The federal government would have us believe that Australia is a low-taxed nation by international standards. This may (or may not) be the case. Some theorists argue high tax rates in many European nations artificially inflate the global average. But taxes have remained a source of contention throughout history, triggering a litany of bloodshed and revolts over many centuries. While we may be a little less reactionary in modern Australia, most of us are not particularly fond of taxes and nothing quite sparks an outcry like a change in the tax regime.

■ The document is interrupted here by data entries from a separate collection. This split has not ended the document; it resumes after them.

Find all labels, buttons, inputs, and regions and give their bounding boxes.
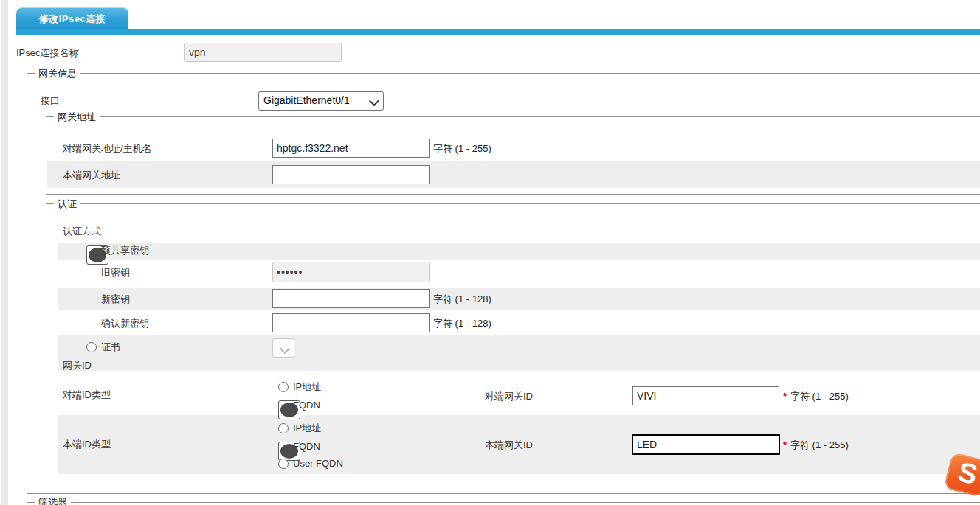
local-id-userfqdn-radio[interactable]	[278, 459, 289, 469]
peer-id-fqdn-label: FQDN	[293, 400, 320, 411]
local-gateway-id-required-asterisk: *	[783, 439, 787, 451]
row-bg-new-key	[58, 288, 980, 310]
local-id-fqdn-label: FQDN	[293, 441, 320, 453]
peer-id-ip-radio[interactable]	[278, 382, 289, 392]
confirm-key-hint: 字符 (1 - 128)	[433, 318, 491, 330]
new-key-hint: 字符 (1 - 128)	[433, 293, 491, 305]
cert-label: 证书	[101, 341, 120, 353]
ipsec-name-label: IPsec连接名称	[16, 47, 79, 59]
confirm-key-input[interactable]	[272, 313, 430, 332]
watermark-letter: S	[945, 453, 980, 494]
old-key-label: 旧密钥	[101, 267, 130, 279]
peer-gateway-id-label: 对端网关ID	[485, 391, 533, 403]
peer-gateway-id-hint: 字符 (1 - 255)	[790, 391, 849, 403]
row-bg-cert	[58, 335, 980, 371]
interface-select-value: GigabitEthernet0/1	[263, 94, 350, 106]
peer-id-type-label: 对端ID类型	[63, 389, 111, 401]
gateway-address-legend: 网关地址	[54, 111, 100, 124]
confirm-key-label: 确认新密钥	[101, 318, 149, 330]
local-id-type-label: 本端ID类型	[63, 439, 111, 450]
cert-radio[interactable]	[86, 342, 97, 352]
psk-label: 预共享密钥	[101, 245, 149, 257]
local-id-userfqdn-label: User FQDN	[293, 458, 343, 470]
filter-groupbox: 筛选器	[27, 502, 980, 505]
local-gateway-id-label: 本端网关ID	[485, 439, 533, 451]
auth-legend: 认证	[54, 198, 80, 211]
local-gateway-id-hint: 字符 (1 - 255)	[790, 439, 849, 451]
filter-legend: 筛选器	[35, 496, 71, 505]
new-key-label: 新密钥	[101, 293, 130, 305]
gateway-info-legend: 网关信息	[35, 67, 80, 80]
peer-gateway-address-input[interactable]	[272, 139, 430, 158]
local-gateway-address-label: 本端网关地址	[63, 170, 120, 181]
local-gateway-address-input[interactable]	[272, 165, 430, 184]
chevron-down-icon	[369, 96, 379, 106]
old-key-input	[272, 262, 430, 282]
new-key-input[interactable]	[272, 289, 430, 308]
ipsec-edit-page: 修改IPsec连接 IPsec连接名称 网关信息 接口 GigabitEther…	[0, 0, 980, 505]
peer-gateway-id-required-asterisk: *	[783, 391, 787, 403]
local-id-ip-label: IP地址	[293, 422, 321, 434]
peer-gateway-address-label: 对端网关地址/主机名	[63, 143, 152, 155]
left-edge-strip	[0, 0, 8, 505]
local-gateway-id-input[interactable]	[632, 434, 780, 455]
interface-select[interactable]: GigabitEthernet0/1	[258, 91, 384, 111]
auth-method-label: 认证方式	[63, 226, 101, 237]
interface-label: 接口	[41, 95, 60, 107]
tab-modify-ipsec[interactable]: 修改IPsec连接	[16, 7, 128, 30]
row-bg-psk	[58, 243, 980, 260]
cert-select	[272, 338, 294, 358]
tab-underline-bar	[16, 29, 980, 35]
local-id-ip-radio[interactable]	[278, 423, 289, 433]
row-bg-local-gateway	[47, 161, 980, 188]
peer-gateway-id-input[interactable]	[632, 386, 779, 405]
chevron-down-icon	[280, 344, 290, 354]
peer-gateway-address-hint: 字符 (1 - 255)	[433, 143, 491, 155]
peer-id-ip-label: IP地址	[293, 381, 321, 393]
gateway-id-label: 网关ID	[63, 360, 92, 372]
ipsec-name-input	[184, 43, 342, 62]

The Centre for Independent Studies (CIS) keeps a close eye on Australia’s taxation system and, in April 2024, released a new study finding the nation’s tax rates continue to steadily increase. It should be pointed out CIS is a centre-right leaning thinktank that has been calling for a more efficient, less burdensome tax system for many years. Nonetheless, its latest research paper The Truth About the Tax Burden raises some interesting points.

Australia’s ‘tax burden’

One count puts the number of different taxes in Australia at 125, although just 10 of them account for around 90% of tax revenue, the study found. These are not just federal government taxes but also those levied by state and local governments who, collectively, stand to collect an estimated $29,700 for every adult and child in Australia this financial year. The report’s author Robert Carling (pictured below) - an economist who has previously worked with the federal treasury, the World Bank, and the International Monetary Fund - ran Australia’s taxation numbers through six different measurement models.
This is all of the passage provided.